Autour de la scénographie et de la mise en scène
Le travail de mise en scène et de scénographie a été caractérisé, du moins lors de la conceptualisation de notre projet, par une forte interpénétration des tâches. En effet, parallèlement à la création du livret et à la composition de la musique, chaque département (scénographie et mise en scène). Puis, nos scénographes, Léa et Catherine, ont élaboré des pistes conceptuelles et un premier dictionnaire iconographique afin de cerner l’ambiance générale de l’opéra, mais aussi pour compiler des inspirations de costumes, de coiffures et de maquillage (ccm). Les metteur·euse·s en scène, Léa et Emmanuel, ont en outre dû écrire et réécrire plusieurs fois un scénario d’expérience en se basant sur le livret et en y ajoutant des didascalies, tout en réfléchissant au travail chorégraphique des chanteuses, afin de créer des ponts entre l’interprétation, les mouvements et l’expérience immersive de l’opéra. Nous avons ainsi obtenu une liste précise d’objets à générer, à animer et à mettre en espace, que nous avons compilée lors d’un dépouillement.

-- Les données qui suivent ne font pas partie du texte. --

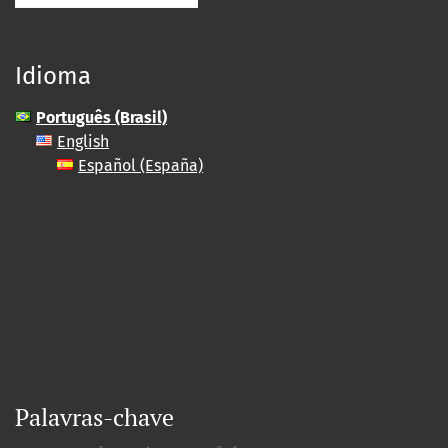
Idioma
Português (Brasil)
English
Español (España)
Palavras-chave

Les documents de prévisualisation (figure 7), produits par nos scénographes, témoignent de la progression de l’opéra tout au long de la préproduction. Les thèmes que nous avons privilégiés étaient entre autres ceux de la perte d’innocence (et de soi), de la dualité entre le tangible et l’intangible, de la fatalité, de la mort, du deuil, de la mélancolie et de la solitude. Ces derniers ont inspiré une dégradation progressive dans le choix de palette et de textures. Nous envisagions l’expérience arborant au début une dominante bleue, inspirant l’innocence et la quiétude, et qui se déplacerait vers sa complémentaire orange, rappelant la rouille et la destruction. Tout au long de la préproduction, une caractéristique de la xr s’est avérée un défi de taille pour notre équipe. On ne pouvait pas commander le point de vue ; l’espace n’était pas celui d’une scène devant laquelle on serait assis·e, mais celui d’un univers à découvrir, dans lequel nous pouvons regarder partout. Il était compliqué de rendre compte d’un univers à 360º et en 3D dans les documents de prévisualisation, ceux-ci contraints à un cadre et en 2D. Nous ne pouvions pas prévoir ce qui composerait le champ de vision de celui ou celle qui visionnerait notre opéra. Notre poésie ne pouvait pas être tributaire d’une composition réfléchie dans la fixité du regard. Elle devait donc s’approprier les choix de couleurs et de textures, la position des objets au point central de l’expérience ou encore l’interaction avec l’environnement. Nous avions le souci de créer un univers riche, sensible et évolutif. Mais penser hors d’un cadre était une première et un défi de tous les instants.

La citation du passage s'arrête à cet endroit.